(Page images and extracted text)

= = = = =

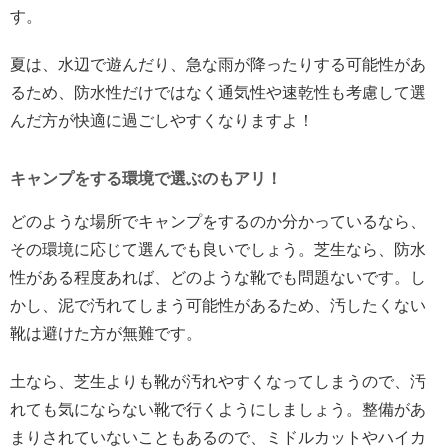
す。
夏は、水辺で遊んだり、急な雨が降ったりする可能性があ
るため、防水性だけではなく通気性や速乾性も考慮して選
んだ方が快適に過ごしやすくなりますよ！
キャンプをする環境で選ぶのもアリ！
どのような場所でキャンプをするのか分かっているなら、
その環境に応じて選んでも良いでしょう。芝生なら、防水
性がある程度あれば、どのような靴でも問題ないです。し
かし、泥で汚れてしまう可能性があるため、汚したくない
靴は避けた方が無難です。
土なら、芝生よりも靴が汚れやすくなってしまうので、汚
れても気にならない靴で行くようにしましょう。整備があ
まりされていないこともあるので、ミドルカットやハイカ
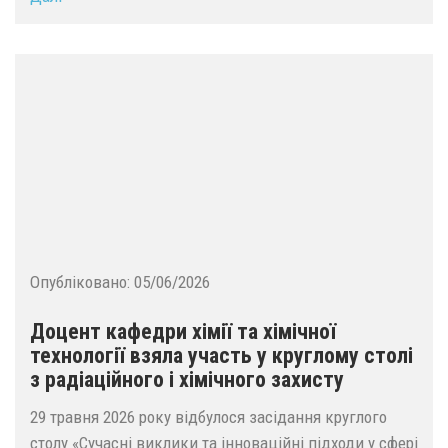
Опубліковано:
05/06/2026
Доцент кафедри хімії та хімічної
технології взяла участь у круглому столі
з радіаційного і хімічного захисту
29 травня 2026 року відбулося засідання круглого
столу «Сучасні виклики та інноваційні підходи у сфері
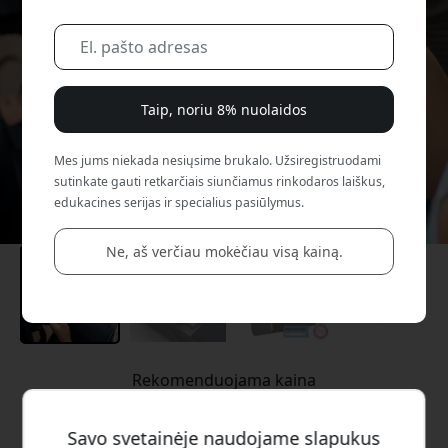
Taip, noriu 8% nuolaidos
Mes jums niekada nesiųsime brukalo. Užsiregistruodami
sutinkate gauti retkarčiais siunčiamus rinkodaros laiškus,
edukacines serijas ir specialius pasiūlymus.
Ne, aš verčiau mokėčiau visą kainą.
Rekomenduojama kaina
69.99 EUR
Savo svetainėje naudojame slapukus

= = = = =

◆ **Directions for this task**
Make an exact copy of the lines above, starting at the line that contains "その環境に応じて選んでも良いでしょう。芝生なら、防水" and running through the final line of the entries. Omit the pictures.

◆ **Exercise answer**
その環境に応じて選んでも良いでしょう。芝生なら、防水
性がある程度あれば、どのような靴でも問題ないです。し
かし、泥で汚れてしまう可能性があるため、汚したくない
靴は避けた方が無難です。
土なら、芝生よりも靴が汚れやすくなってしまうので、汚
れても気にならない靴で行くようにしましょう。整備があ
まりされていないこともあるので、ミドルカットやハイカ
Опубліковано:
05/06/2026
Доцент кафедри хімії та хімічної
технології взяла участь у круглому столі
з радіаційного і хімічного захисту
29 травня 2026 року відбулося засідання круглого
столу «Сучасні виклики та інноваційні підходи у сфері
Taip, noriu 8% nuolaidos
Mes jums niekada nesiųsime brukalo. Užsiregistruodami
sutinkate gauti retkarčiais siunčiamus rinkodaros laiškus,
edukacines serijas ir specialius pasiūlymus.
Ne, aš verčiau mokėčiau visą kainą.
Rekomenduojama kaina
69.99 EUR
Savo svetainėje naudojame slapukus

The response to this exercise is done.